It's a little spooky that XML does that. We could miss a lot of data that way if such a thing were to happen.
I do very much appreciate the help, though. Thanks, Magoo.
--Jeff Moden
Change is inevitable... Change for the better is not.
November 9, 2012 at 12:44 am
Evil Kraig F (11/8/2012)
An alternative, which will allow you to more easily see how you're connecting up the different node connections, is as follows.I've left a note in the code, but the big deal about using it this way is the '.' component that trails. What that does is it pulls data for each repition of a tag set, so that it doesn't consider the first element the only element.
This tends to work better with attribute based XML instead of element XML, but it functions.
Of course, the final bit on JOIN 1=1? That's because OPENXML does not behave well with FULL OUTER JOIN. I have no blinkin' clue why and I spent an hour doing a headscratch about it before I finally gave up and gamed the system.
DECLARE @xml XML,
@handle INT
SET @xml = '<RootA>
<Payees>
<Payee>
<EDICompanyQualifier>XX</EDICompanyQualifier>
<EDICompanyCode>123456789</EDICompanyCode>
</Payee>
<Payee>
<EDICompanyQualifier>YY</EDICompanyQualifier>
<EDICompanyCode>987654321</EDICompanyCode>
</Payee>
</Payees>
<DueDates>
<DueDate>2012-09-01</DueDate>
<DueDate>2012-09-15</DueDate>
<DueDate>2012-10-01</DueDate>
<DueDate>2012-10-15</DueDate>
<DueDate>2012-11-01</DueDate>
<DueDate>2012-11-15</DueDate>
<DueDate>2012-12-01</DueDate>
<DueDate>2012-12-15</DueDate>
</DueDates>
</RootA>'
EXEC dbo.sp_xml_preparedocument @handle OUTPUT, @xml
-- The reason the '.' is required is to allow multi-row pickup of the inner element,
-- else it only looks for the single element. If you remove the '.' you'll find it
-- will only pickup the first row in the element listing.
SELECT *
FROM
OPENXML( @handle, 'RootA/Payees/Payee/.', 3)
WITH ( EDICompanyQualifier CHAR(2) ,
EDICompanyCode INT ) AS Payees
JOIN
OPENXML ( @handle, '/RootA/DueDates/DueDate', 2)
WITH (DueDate DATETIME '.') AS DueDates
ON 1=1
EXEC sp_xml_removeDocument @handle
EDIT: Sorry, left some test code in there.
Thanks for the help.
I looked up what the 3rd operand stands for in OPENXML and it appears to control whether you're using element or attribute based XML. In 2k5 BOL, the supposedly allowed values are 0, 1, 2, and 8. What does "3" mean?

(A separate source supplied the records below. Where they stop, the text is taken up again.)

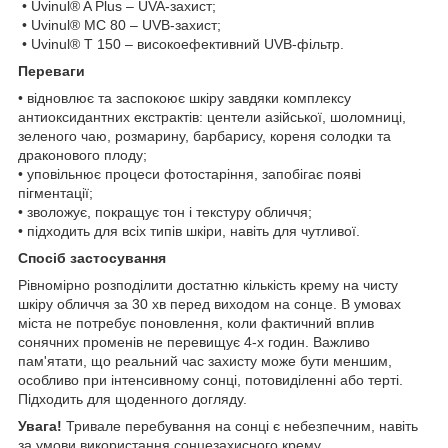
• Uvinul® A Plus – UVA-захист;
• Uvinul® MC 80 – UVB-захист;
• Uvinul® T 150 – високоефективний UVB-фільтр.
Переваги
• відновлює та заспокоює шкіру завдяки комплексу
антиоксидантних екстрактів: центели азійської, шоломниці,
зеленого чаю, розмарину, барбарису, кореня солодки та
драконового плоду;
• уповільнює процеси фотостаріння, запобігає появі
пігментації;
• зволожує, покращує тон і текстуру обличчя;
• підходить для всіх типів шкіри, навіть для чутливої.
Спосіб застосування
Рівномірно розподілити достатню кількість крему на чисту
шкіру обличчя за 30 хв перед виходом на сонце. В умовах
міста не потребує поновлення, коли фактичний вплив
сонячних променів не перевищує 4-х годин. Важливо
пам'ятати, що реальний час захисту може бути меншим,
особливо при інтенсивному сонці, потовиділенні або терті.
Підходить для щоденного догляду.
Увага!
Тривале перебування на сонці є небезпечним, навіть
за умови використання сонцезахисного крему.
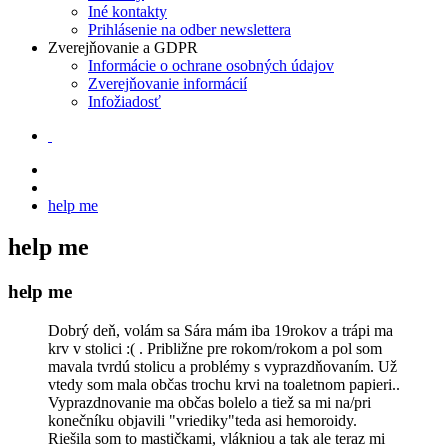
Iné kontakty
Prihlásenie na odber newslettera
Zverejňovanie a GDPR
Informácie o ochrane osobných údajov
Zverejňovanie informácií
Infožiadosť
help me
help me
help me
Dobrý deň, volám sa Sára mám iba 19rokov a trápi ma
krv v stolici :( . Približne pre rokom/rokom a pol som
mavala tvrdú stolicu a problémy s vyprazdňovaním. Už
vtedy som mala občas trochu krvi na toaletnom papieri..
Vyprazdnovanie ma občas bolelo a tiež sa mi na/pri
konečníku objavili "vriediky"teda asi hemoroidy.
Riešila som to mastičkami, vlákniou a tak ale teraz mi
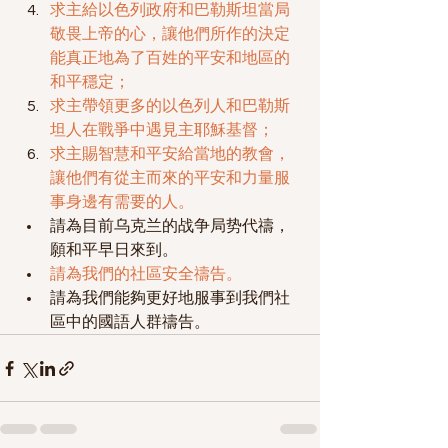
求主給以色列政府和巴勒斯坦當局
敬畏上帝的心，讓他們所作的決定
能真正地為了百姓的平安和地區的
和平穩定；
求主帶領更多的以色列人和巴勒斯
坦人在戰爭中遇見主耶穌基督；
求主賜智慧和平安給當地的教會，
讓他們有從主而來的平安和力量服
事身邊有需要的人。
請為目前乌克兰的战争局势代禱，
願和平早日來到。
請為我們的社區安全禱告。
請為我們能夠更好地服事到我們社
區中的國語人群禱告。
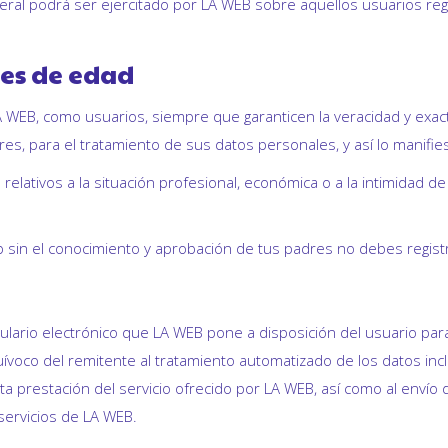
ral podrá ser ejercitado por LA WEB sobre aquellos usuarios reg
res de edad
EB, como usuarios, siempre que garanticen la veracidad y exactit
s, para el tratamiento de sus datos personales, y así lo manifies
lativos a la situación profesional, económica o a la intimidad de 
b sin el conocimiento y aprobación de tus padres no debes regist
ulario electrónico que LA WEB pone a disposición del usuario par
ívoco del remitente al tratamiento automatizado de los datos incl
ta prestación del servicio ofrecido por LA WEB, así como al envío
 servicios de LA WEB.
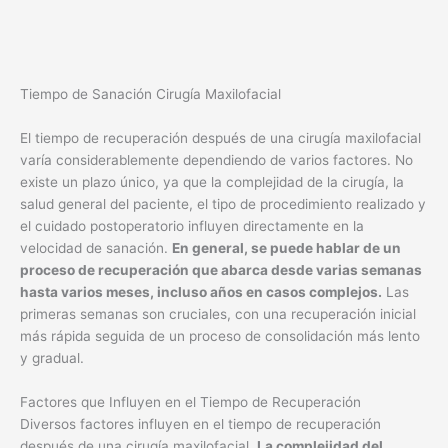
Tiempo de Sanación Cirugía Maxilofacial
El tiempo de recuperación después de una cirugía maxilofacial
varía considerablemente dependiendo de varios factores. No
existe un plazo único, ya que la complejidad de la cirugía, la
salud general del paciente, el tipo de procedimiento realizado y
el cuidado postoperatorio influyen directamente en la
velocidad de sanación.
En general, se puede hablar de un
proceso de recuperación que abarca desde varias semanas
hasta varios meses, incluso años en casos complejos.
Las
primeras semanas son cruciales, con una recuperación inicial
más rápida seguida de un proceso de consolidación más lento
y gradual.
Factores que Influyen en el Tiempo de Recuperación
Diversos factores influyen en el tiempo de recuperación
después de una cirugía maxilofacial.
La complejidad del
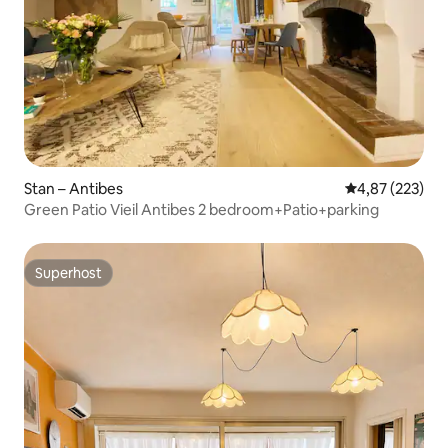
Stan – Antibes
Prosječna ocjen
4,87 (223)
Green Patio Vieil Antibes 2 bedroom+Patio+parking
Superhost
Superhost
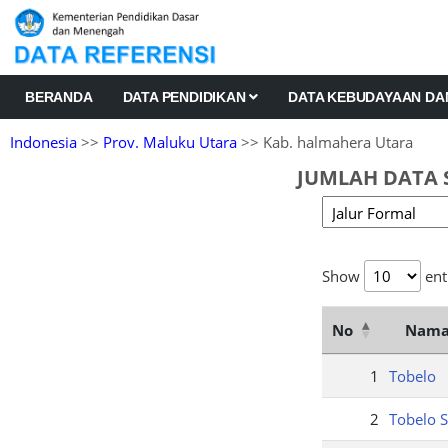
BERANDA
DATA PENDIDIKAN
DATA KEBUDAYAAN D
Indonesia
>>
Prov. Maluku Utara
>> Kab. halmahera Utara
JUMLAH DATA 
Show
ent
No
Nama
1
Tobelo
2
Tobelo S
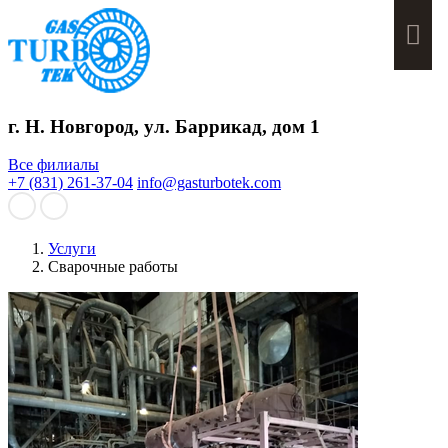
Мен
г. Н. Новгород, ул. Баррикад, дом 1
Все филиалы
+7 (831) 261-37-04
info@gasturbotek.com
Услуги
Сварочные работы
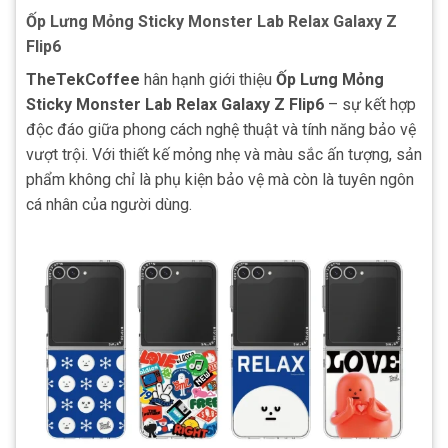
Ốp Lưng Mỏng Sticky Monster Lab Relax Galaxy Z
Flip6
TheTekCoffee
hân hạnh giới thiệu
Ốp Lưng Mỏng
Sticky Monster Lab Relax Galaxy Z Flip6
– sự kết hợp
độc đáo giữa phong cách nghệ thuật và tính năng bảo vệ
vượt trội. Với thiết kế mỏng nhẹ và màu sắc ấn tượng, sản
phẩm không chỉ là phụ kiện bảo vệ mà còn là tuyên ngôn
cá nhân của người dùng.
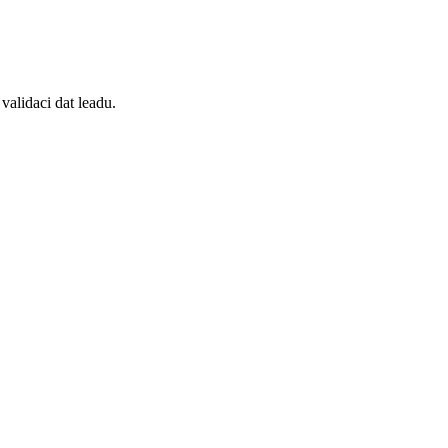
validaci dat leadu.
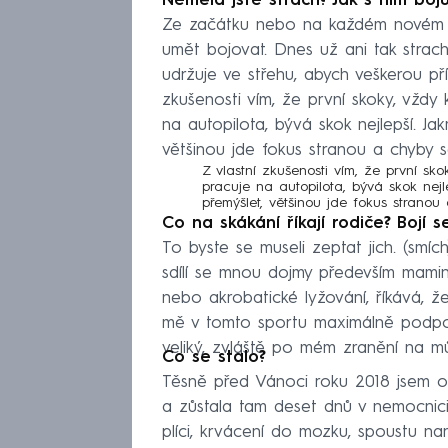
Neměla jste strach? Jak s ním boj
Ze začátku nebo na každém novém mů
umět bojovat. Dnes už ani tak strac
udržuje ve střehu, abych veškerou př
zkušenosti vím, že první skoky, vždy 
na autopilota, bývá skok nejlepší. 
většinou jde fokus stranou a chyby se
Z vlastní zkušenosti vím, že první sk
pracuje na autopilota, bývá skok ne
přemýšlet, většinou jde fokus stranou
Co na skákání říkají rodiče? Bojí s
To byste se museli zeptat jich. (smích
sdílí se mnou dojmy především mamink
nebo akrobatické lyžování, říkává, ž
mě v tomto sportu maximálně podpor
veliký, zvláště po mém zranění na mů
Co se stalo?
Těsně před Vánoci roku 2018 jsem oš
a zůstala tam deset dnů v nemocnici
plíci, krvácení do mozku, spoustu n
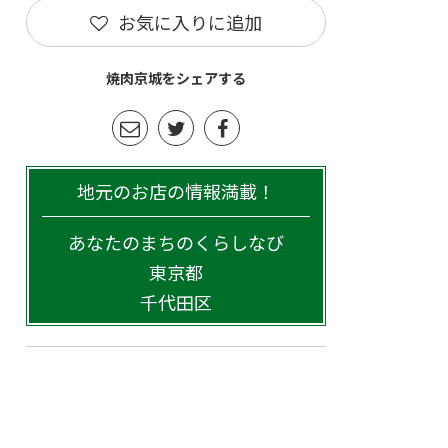
お気に入りに追加
焼肉京城をシェアする
地元のお店の情報満載！
あなたのまちのくらしなび
東京都
千代田区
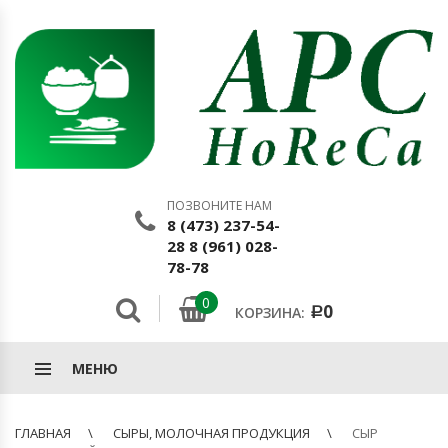
ПОЗВОНИТЕ НАМ
8 (473) 237-54-
28 8 (961) 028-
78-78
0
0
КОРЗИНА:
Р
МЕНЮ
ГЛАВНАЯ
СЫРЫ, МОЛОЧНАЯ ПРОДУКЦИЯ
СЫР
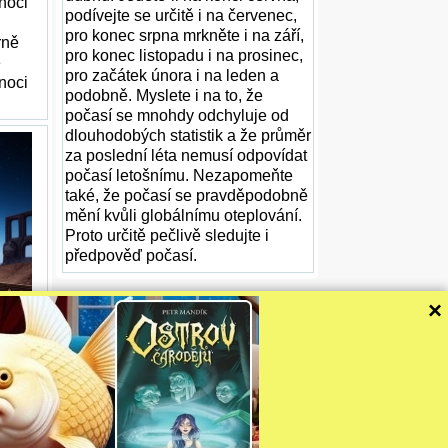
 noci
podívejte se určitě i na červenec,
pro konec srpna mrkněte i na září,
rně
pro konec listopadu i na prosinec,
ě
pro začátek února i na leden a
 noci
podobně. Myslete i na to, že
počasí se mnohdy odchyluje od
dlouhodobých statistik a že průměr
za poslední léta nemusí odpovídat
počasí letošnímu. Nezapomeňte
také, že počasí se pravděpodobně
mění kvůli globálnímu oteplování.
Proto určitě pečlivě sledujte i
předpověď počasí.
×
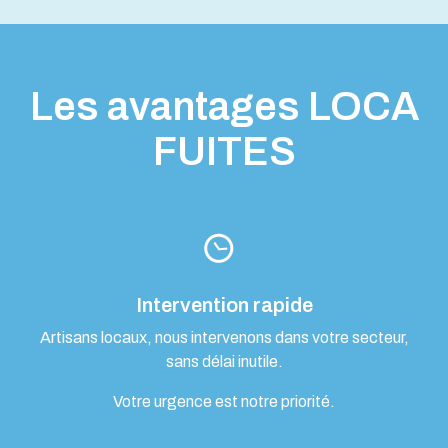
Les avantages LOCA
FUITES
Intervention rapide
Artisans locaux, nous intervenons dans votre secteur,
sans délai inutile.
Votre urgence est notre priorité.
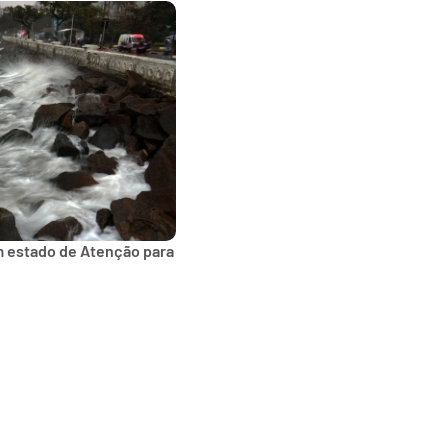
m estado de Atenção para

Also, how do you know when to add the dots or not?
--Jeff Moden
Change is inevitable... Change for the better is not.
November 9, 2012 at 1:59 am
Jeff Moden (11/9/2012)
Does this help ?That does, in fact, help. I realize that I didn't have it in my test data and so apologize for that but if you add an extra Payee, only the first Payee shows up.
I did notice that you only had one "Payee" node, but thought that you would likely only have one "Payee" per set of due dates - after all, it doesn't really make much sense to have one set of due dates relating to multiple payees - or does it?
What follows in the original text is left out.